■ **TASK ITEM**: Reproduce the entries in full. Exclude all images from the copy.

■ **SOURCE MATERIAL**:
☆ ☆ ☆ ☆ ☆ ☆ ☆

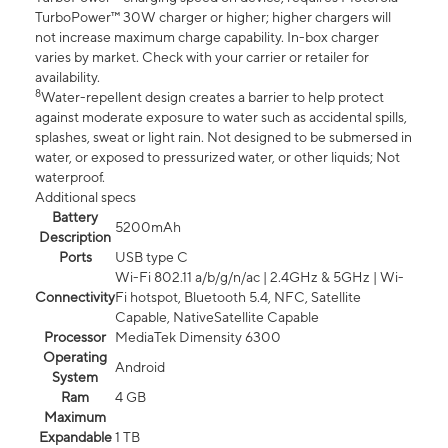
TurboPower™ 30W charger or higher; higher chargers will
not increase maximum charge capability. In-box charger
varies by market. Check with your carrier or retailer for
availability.
8
Water-repellent design creates a barrier to help protect
against moderate exposure to water such as accidental spills,
splashes, sweat or light rain. Not designed to be submersed in
water, or exposed to pressurized water, or other liquids; Not
waterproof.
Additional specs
Battery
5200mAh
Description
Ports
USB type C
Wi-Fi 802.11 a/b/g/n/ac | 2.4GHz & 5GHz | Wi-
Connectivity
Fi hotspot, Bluetooth 5.4, NFC, Satellite
Capable, NativeSatellite Capable
Processor
MediaTek Dimensity 6300
Operating
Android
System
Ram
4 GB
Maximum
Expandable
1 TB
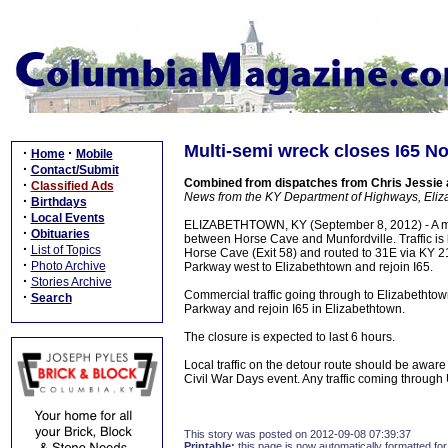
Multi-semi wreck closes I65 N
·
·
Home
Mobile
·
Contact/Submit
Combined from dispatches from Chris Jessie
·
Classified Ads
News from the KY Department of Highways, Eli
·
Birthdays
·
Local Events
ELIZABETHTOWN, KY (September 8, 2012) - A mult
·
Obituaries
between Horse Cave and Munfordville. Traffic is b
·
List of Topics
Horse Cave (Exit 58) and routed to 31E via KY 218
·
Photo Archive
Parkway west to Elizabethtown and rejoin I65.
·
Stories Archive
Commercial traffic going through to Elizabethtow
·
Search
Parkway and rejoin I65 in Elizabethtown.
The closure is expected to last 6 hours.
Local traffic on the detour route should be aware 
Civil War Days event. Any traffic coming through
This story was posted on 2012-09-08 07:39:37
Printable:
this page is now automatically formatted for 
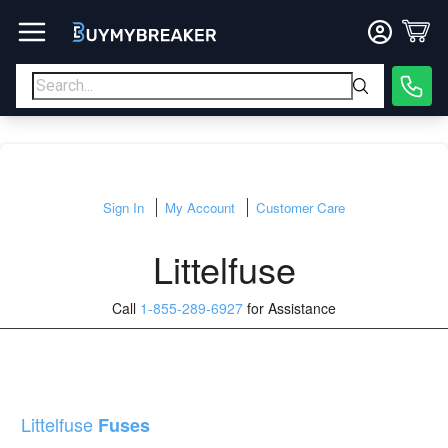
Sign In
My Account
Customer Care
Littelfuse
Call
1-855-289-6927
for Assistance
Littelfuse
Fuses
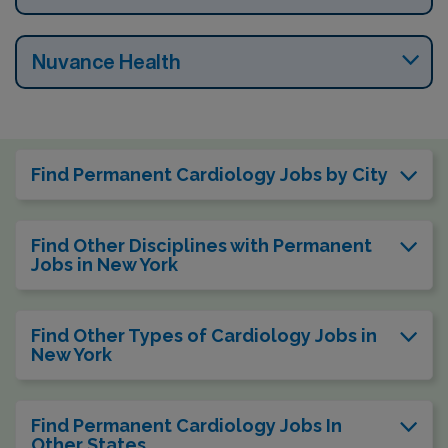
Nuvance Health
Find Permanent Cardiology Jobs by City
Find Other Disciplines with Permanent
Jobs in New York
Find Other Types of Cardiology Jobs in
New York
Find Permanent Cardiology Jobs In
Other States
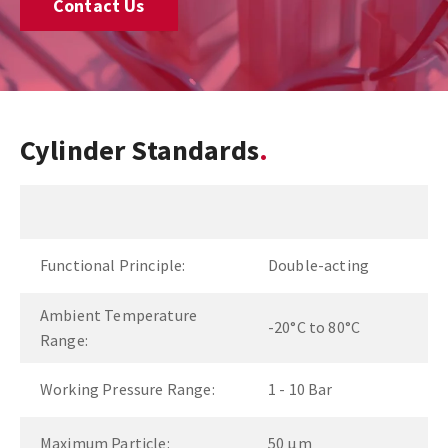
Contact Us
Cylinder Standards
Functional Principle:
Double-acting
Ambient Temperature
-20°C to 80°C
Range:
Working Pressure Range:
1 - 10 Bar
Maximum Particle:
50 µm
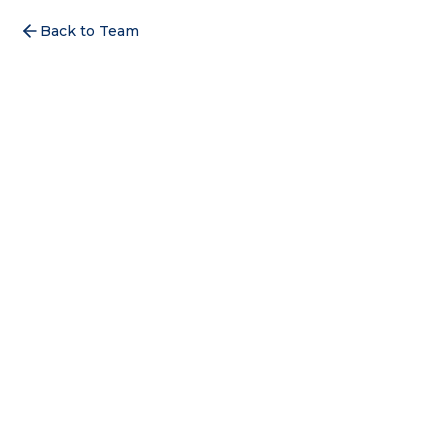
Back to Team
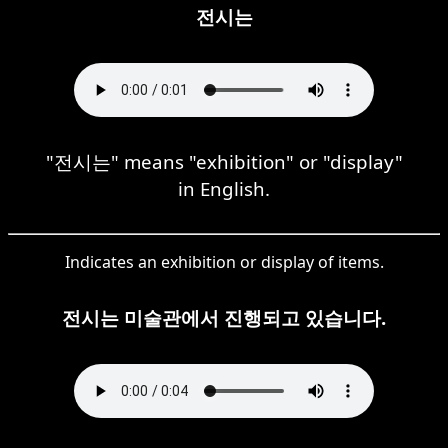
전시는
"전시는" means "exhibition" or "display"
in English.
Indicates an exhibition or display of items.
전시는 미술관에서 진행되고 있습니다.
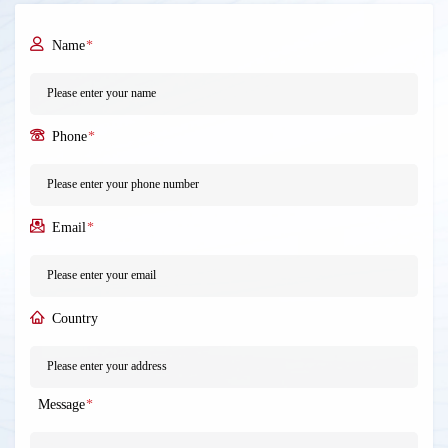
Name
*
Phone
*
Email
*
Country
Message
*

☆ ☆ ☆ ☆ ☆ ☆ ☆

■ **THE COMPLETED TASK**:
TurboPower™ 30W charger or higher; higher chargers will
not increase maximum charge capability. In-box charger
varies by market. Check with your carrier or retailer for
availability.
8
Water-repellent design creates a barrier to help protect
against moderate exposure to water such as accidental spills,
splashes, sweat or light rain. Not designed to be submersed in
water, or exposed to pressurized water, or other liquids; Not
waterproof.
Additional specs
Battery
5200mAh
Description
Ports
USB type C
Wi-Fi 802.11 a/b/g/n/ac | 2.4GHz & 5GHz | Wi-
Connectivity
Fi hotspot, Bluetooth 5.4, NFC, Satellite
Capable, NativeSatellite Capable
Processor
MediaTek Dimensity 6300
Operating
Android
System
Ram
4 GB
Maximum
Expandable
1 TB
Multi-semi wreck closes I65 N
·
·
Home
Mobile
·
Contact/Submit
Combined from dispatches from Chris Jessie
·
Classified Ads
News from the KY Department of Highways, Eli
·
Birthdays
·
Local Events
ELIZABETHTOWN, KY (September 8, 2012) - A mult
·
Obituaries
between Horse Cave and Munfordville. Traffic is b
·
List of Topics
Horse Cave (Exit 58) and routed to 31E via KY 218
·
Photo Archive
Parkway west to Elizabethtown and rejoin I65.
·
Stories Archive
Commercial traffic going through to Elizabethtow
·
Search
Parkway and rejoin I65 in Elizabethtown.
The closure is expected to last 6 hours.
Local traffic on the detour route should be aware 
Civil War Days event. Any traffic coming through
This story was posted on 2012-09-08 07:39:37
Printable:
this page is now automatically formatted for 
Sign In
My Account
Customer Care
Littelfuse
Call
1-855-289-6927
for Assistance
Littelfuse
Fuses
Nuvance Health
Find Permanent Cardiology Jobs by City
Find Other Disciplines with Permanent
Jobs in New York
Find Other Types of Cardiology Jobs in
New York
Find Permanent Cardiology Jobs In
Other States
Contact Us
Cylinder Standards
Functional Principle:
Double-acting
Ambient Temperature
-20°C to 80°C
Range:
Working Pressure Range:
1 - 10 Bar
Maximum Particle:
50 µm
Back to Team
전시는
"전시는" means "exhibition" or "display"
in English.
Indicates an exhibition or display of items.
전시는 미술관에서 진행되고 있습니다.
Name
*
Phone
*
Email
*
Country
Message
*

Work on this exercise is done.